Transcribed page contents:
★ ★ ★ ★ ★ ★ ★

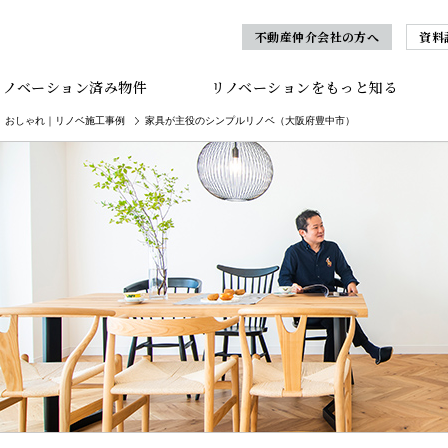
不動産仲介会社の方へ
資料
リノベーション済み物件
リノベーションをもっと知る
おしゃれ｜リノベ施工事例
家具が主役のシンプルリノベ（大阪府豊中市）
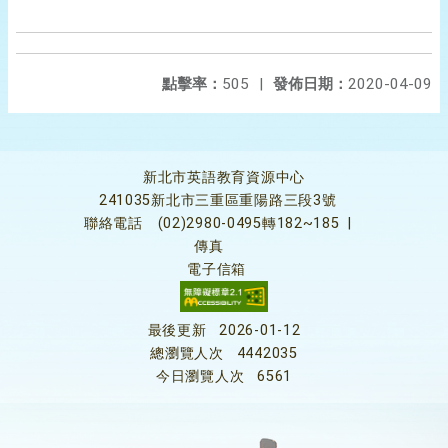
點擊率：
505
|
發佈日期：
2020-04-09
新北市英語教育資源中心
241035新北市三重區重陽路三段3號
聯絡電話
(02)2980-0495轉182~185
|
傳真
電子信箱
最後更新
2026-01-12
總瀏覽人次
4442035
今日瀏覽人次
6561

★ ★ ★ ★ ★ ★ ★

— TASK —
The response consists of the data above printed line for line, with no pictures.

— COMPLETED TASK —
不動産仲介会社の方へ
資料
リノベーション済み物件
リノベーションをもっと知る
おしゃれ｜リノベ施工事例
家具が主役のシンプルリノベ（大阪府豊中市）
點擊率：
505
|
發佈日期：
2020-04-09
新北市英語教育資源中心
241035新北市三重區重陽路三段3號
聯絡電話
(02)2980-0495轉182~185
|
傳真
電子信箱
最後更新
2026-01-12
總瀏覽人次
4442035
今日瀏覽人次
6561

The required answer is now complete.